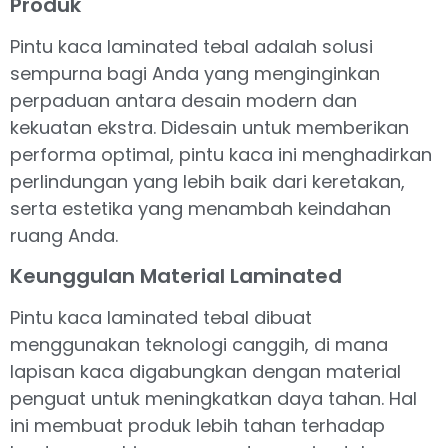
Produk
Pintu kaca laminated tebal adalah solusi
sempurna bagi Anda yang menginginkan
perpaduan antara desain modern dan
kekuatan ekstra. Didesain untuk memberikan
performa optimal, pintu kaca ini menghadirkan
perlindungan yang lebih baik dari keretakan,
serta estetika yang menambah keindahan
ruang Anda.
Keunggulan Material Laminated
Pintu kaca laminated tebal dibuat
menggunakan teknologi canggih, di mana
lapisan kaca digabungkan dengan material
penguat untuk meningkatkan daya tahan. Hal
ini membuat produk lebih tahan terhadap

About this exercise: Filter on the word "tahan": copy each matching line from the entries above.

Task solution:
penguat untuk meningkatkan daya tahan. Hal
ini membuat produk lebih tahan terhadap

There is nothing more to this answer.